DESCRIPTION OF THE TASK – Which lines belong in your copy? Those from the start of the data through the line with "Pour le polissage", exactly as written, without any pictures.

THE INPUT –
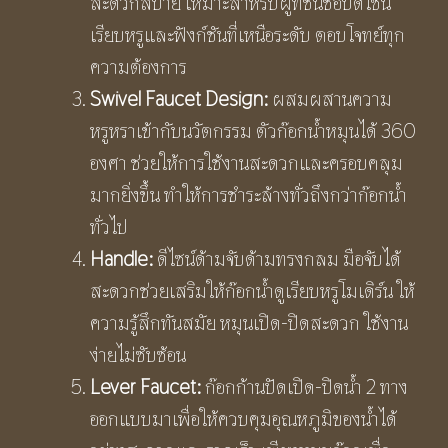
สะดวกสบาย เหมาะสำหรับผู้ที่ชื่นชอบดีไซน์
เรียบหรูและฟังก์ชันที่เหนือระดับ ตอบโจทย์ทุก
ความต้องการ
Swivel Faucet Design:
ผสมผสานความ
หรูหราเข้ากับนวัตกรรม ตัวก๊อกน้ำหมุนได้ 360
องศา ช่วยให้การใช้งานสะดวกและครอบคลุม
มากยิ่งขึ้น ทำให้การชำระล้างทั่วถึงกว่าก๊อกน้ำ
ทั่วไป
Handle:
ดีไซน์ด้ามจับด้ามทรงกลม มือจับได้
สะดวกช่วยเสริมให้ก๊อกน้ำดูเรียบหรูโมเดิร์น ให้
ความรู้สึกทันสมัย หมุนเปิด-ปิดสะดวก ใช้งาน
ง่ายไม่ซับซ้อน
Lever Faucet:
ก๊อกก้านปัดเปิด-ปิดน้ำ 2 ทาง
ออกแบบมาเพื่อให้ควบคุมอุณหภูมิของน้ำได้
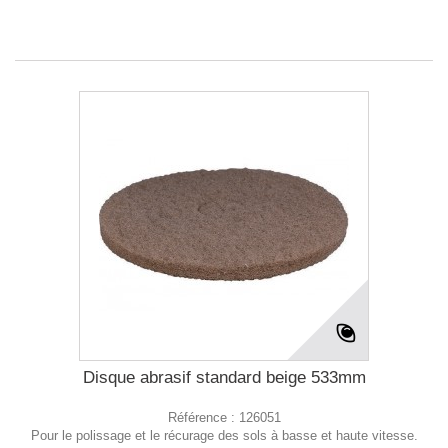
Disque abrasif standard beige 533mm
Référence :
126051
Pour le polissage et le récurage des sols à basse et haute vitesse.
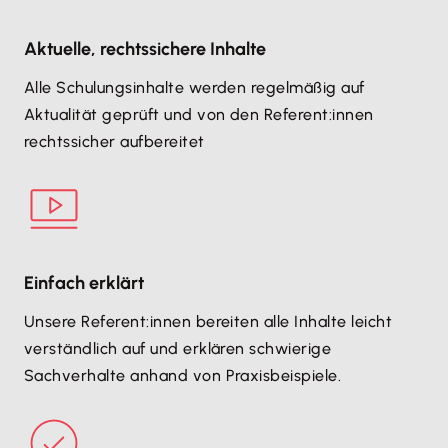
Aktuelle, rechtssichere Inhalte
Alle Schulungsinhalte werden regelmäßig auf
Aktualität geprüft und von den Referent:innen
rechtssicher aufbereitet
Einfach erklärt
Unsere Referent:innen bereiten alle Inhalte leicht
verständlich auf und erklären schwierige
Sachverhalte anhand von Praxisbeispiele.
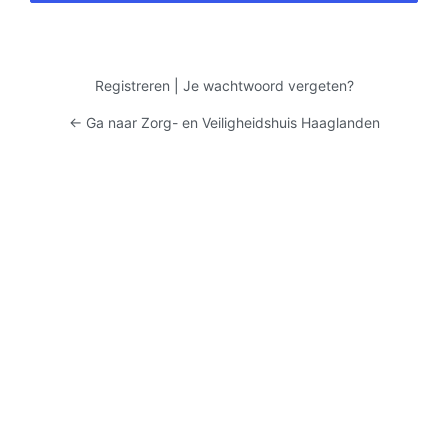
Registreren
|
Je wachtwoord vergeten?
← Ga naar Zorg- en Veiligheidshuis Haaglanden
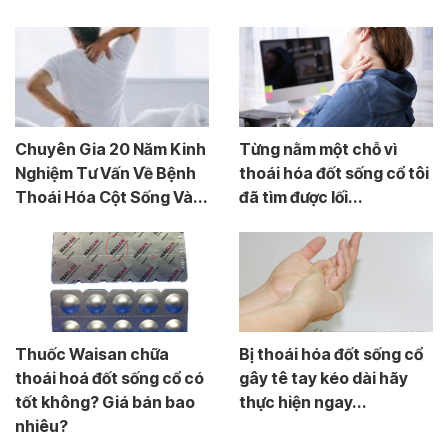
Chuyên Gia 20 Năm Kinh
Từng nằm một chỗ vì
Nghiệm Tư Vấn Về Bệnh
thoái hóa đốt sống cổ tôi
Thoái Hóa Cột Sống Và...
đã tìm được lối...
Thuốc Waisan chữa
Bị thoái hóa đốt sống cổ
thoái hoá đốt sống cổ có
gây tê tay kéo dài hãy
tốt không? Giá bán bao
thực hiện ngay...
nhiêu?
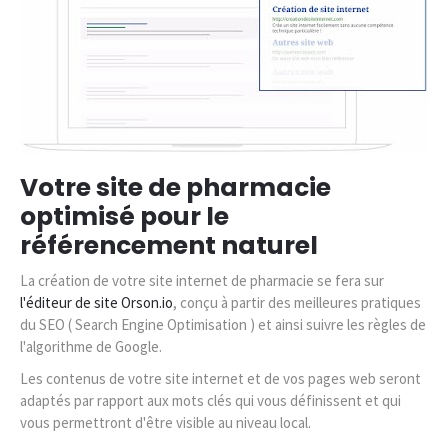
Votre site de pharmacie
optimisé pour le
référencement naturel
La création de votre site internet de pharmacie se fera sur
l'éditeur de site Orson.io
, conçu à partir des meilleures pratiques
du SEO ( Search Engine Optimisation ) et ainsi suivre les règles de
l'algorithme de Google.
Les contenus de votre site internet et de vos pages web seront
adaptés par rapport aux mots clés qui vous définissent et qui
vous permettront d'être visible au niveau local.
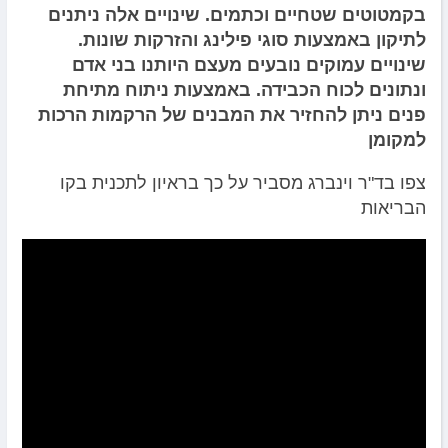
בקמטוטים שטחיים וכתמים. שינויים אלה ניתנים
לתיקון באמצעות סוגי פילינג והזרקות שונות.
שינויים עמוקים נובעים מעצם היותנו בני אדם
ונתונים לכוח הכבידה. באמצעות ניתוח מתיחת
פנים ניתן להחזיר את המבנים של הרקמות הרכות
למקומן
צפו בד"ר וינברג מסביר על כך בראיון לתכנית בקו
הבריאות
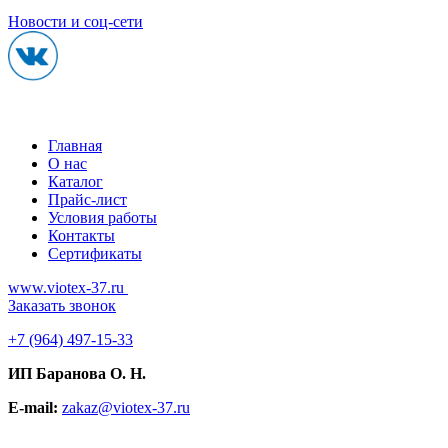
Новости и соц-сети
Главная
О нас
Каталог
Прайс-лист
Условия работы
Контакты
Сертификаты
www.viotex-37.ru
Заказать звонок
+7
(964) 497-15-33
ИП Баранова О. Н.
E-mail:
zakaz@viotex-37.ru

RESPONSE –
สะดวกสบาย เหมาะสำหรับผู้ที่ชื่นชอบดีไซน์
เรียบหรูและฟังก์ชันที่เหนือระดับ ตอบโจทย์ทุก
ความต้องการ
Swivel Faucet Design:
ผสมผสานความ
หรูหราเข้ากับนวัตกรรม ตัวก๊อกน้ำหมุนได้ 360
องศา ช่วยให้การใช้งานสะดวกและครอบคลุม
มากยิ่งขึ้น ทำให้การชำระล้างทั่วถึงกว่าก๊อกน้ำ
ทั่วไป
Handle:
ดีไซน์ด้ามจับด้ามทรงกลม มือจับได้
สะดวกช่วยเสริมให้ก๊อกน้ำดูเรียบหรูโมเดิร์น ให้
ความรู้สึกทันสมัย หมุนเปิด-ปิดสะดวก ใช้งาน
ง่ายไม่ซับซ้อน
Lever Faucet:
ก๊อกก้านปัดเปิด-ปิดน้ำ 2 ทาง
ออกแบบมาเพื่อให้ควบคุมอุณหภูมิของน้ำได้
Disque abrasif standard beige 533mm
Référence :
126051
Pour le polissage et le récurage des sols à basse et haute vitesse.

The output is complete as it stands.